Wednesday, September 07, 2005

Refugee or evacuee?

Some news organizations -- including the Dallas Morning News, the Atlanta Journal Constitution and the Columbus Dispatch -- have stopped allowing the use of "refugee" to refer to displaced New Orleans residents.

No one argues against the fact that these are people seeking refuge. And they fit most dictionaries' definitions of what a refugee is. But people don't like the foreign-country connotations that come along with it.

Jesse Jackson and the NAACP's Brian Gordon spoke out against the word: "It is just wrong," Jackson said. "They are citizens displaced by a disaster."

Members of the Congressional Black Caucus took issue. Said Rep. Diane Watson of California:"'Refugee' calls up to mind people that come from different lands and have to be taken care of. These are American citizens."

The president even weighed in.
You know, there's a debate here about refugees. Let me tell you my attitude and the attitude of people around this table: The people we're talking about are not refugees. They are Americans, and they need the help and love and compassion of our fellow citizens.
It's not just talking heads.

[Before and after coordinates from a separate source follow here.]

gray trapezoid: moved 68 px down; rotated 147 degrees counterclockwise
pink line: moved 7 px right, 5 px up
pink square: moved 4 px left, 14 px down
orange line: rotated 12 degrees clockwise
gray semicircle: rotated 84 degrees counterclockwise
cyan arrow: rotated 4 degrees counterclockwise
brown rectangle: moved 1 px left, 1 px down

One story I read quoted a 60-year-old woman, Clara Rita, who said: "I can't stand people calling me a refugee. I am an American, and I love America. But right now things are bad."

Honestly, I think the arguments against using "refugee" are more damaging than actually using the term. As one blogger summed it up, they imply: Refugees are those foreign people in dirty little countries! These are Americans! There's nothing shameful about being a refugee. If anything, this might make us look at refugees throughout the world in a new light.

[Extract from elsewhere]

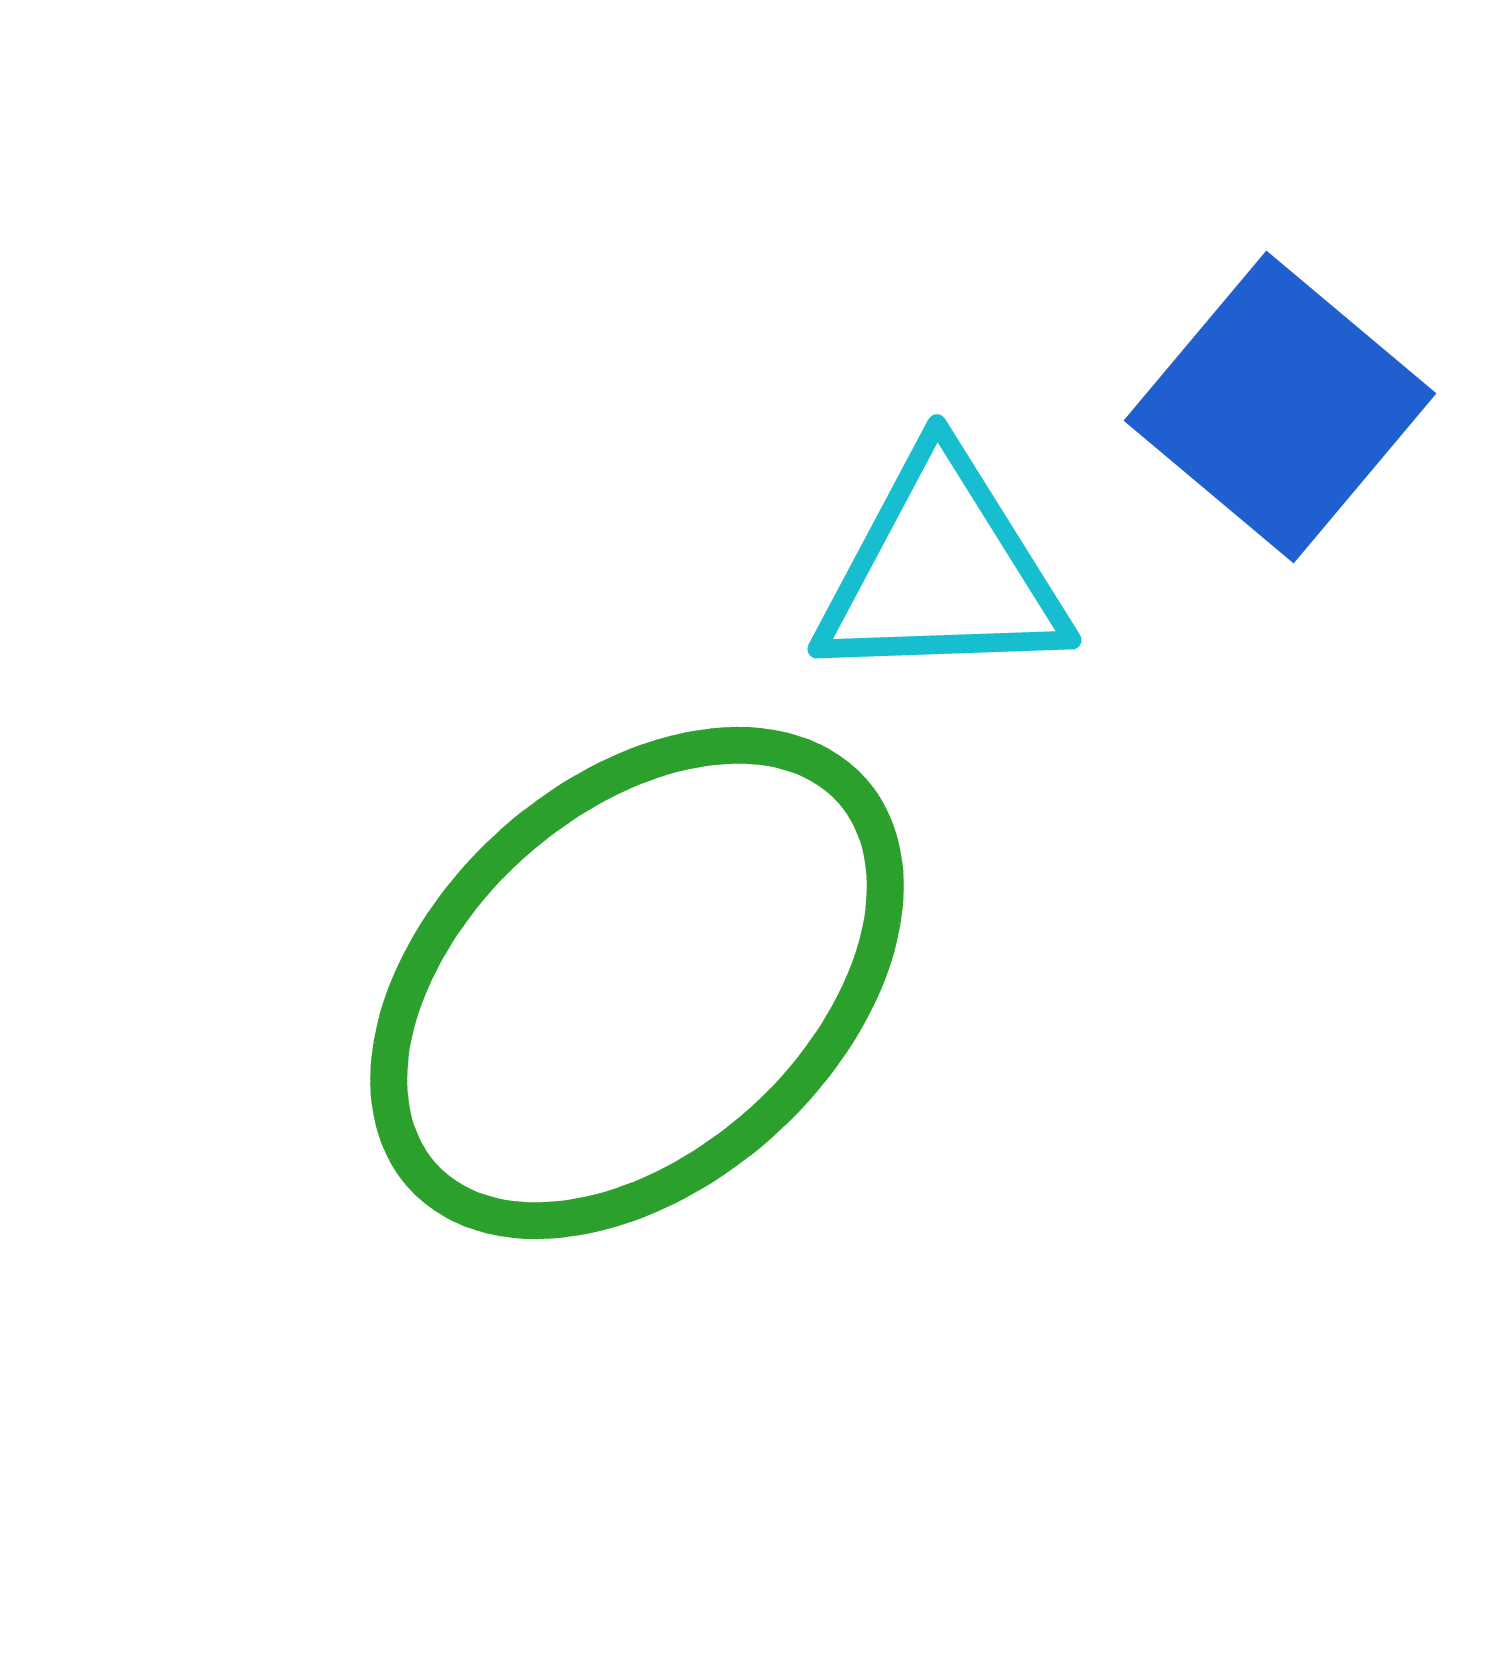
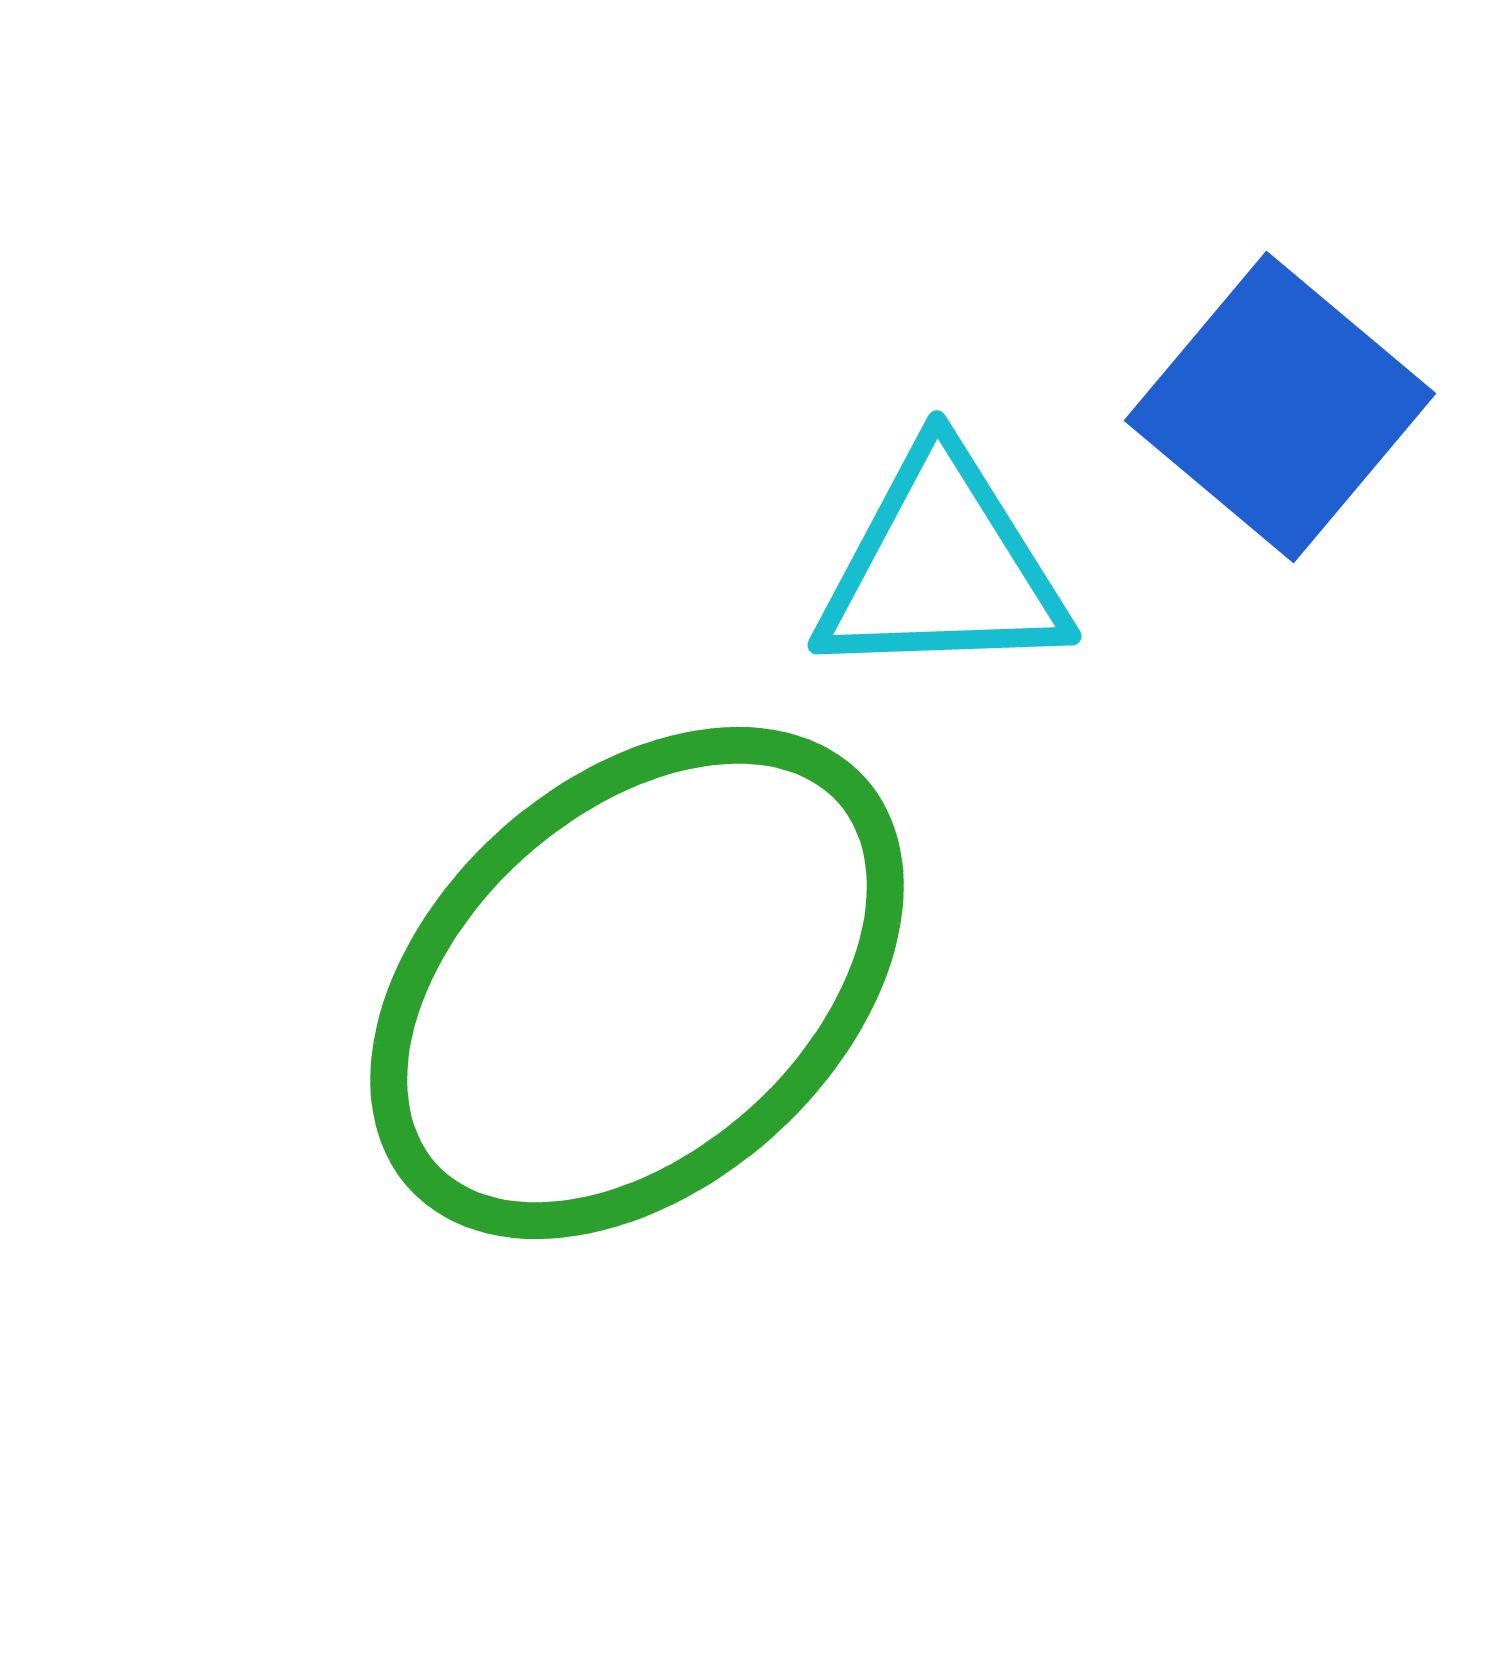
cyan triangle: moved 4 px up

That being said, I don't think we should use the word, anyway. It doesn't matter if it's technically correct; it's become a distraction. Better to use "evacuee" or "survivor" or whatever instead and not make readers pause.

(But please don't adopt the preferred language of former New Orleans mayor Marc Morial, who likes "citizen refugee.")

UPDATE: An AP story says the Washington Post and the Boston Globe have banned "refugee," as well.

AP and the New York Times are still using the word.
"We have not banned the word 'refugee,'" said [Times]spokeswoman Catherine Mathis. "We have used it along with 'evacuee,' 'survivor,' 'displaced' and various other terms that fit what our reporters are seeing on the ground. Webster's defines a refugee as a person fleeing 'home or country' in search of refuge, and it certainly does justice to the suffering legions driven from their homes by Katrina."

And William Safire shared his opinion, saying he didn't see any racial overtones.
"A refugee can be a person of any race at all," he said. "A refugee is a person who seeks refuge."

He first suggested using the term "hurricane refugees." After thinking it over, though, he said he would probably simply use the term "flood victims," to avoid any political connotations.
Any stories from newsrooms elsewhere?


At 2:39 AM, September 07, 2005, Blogger Peter Fisk said...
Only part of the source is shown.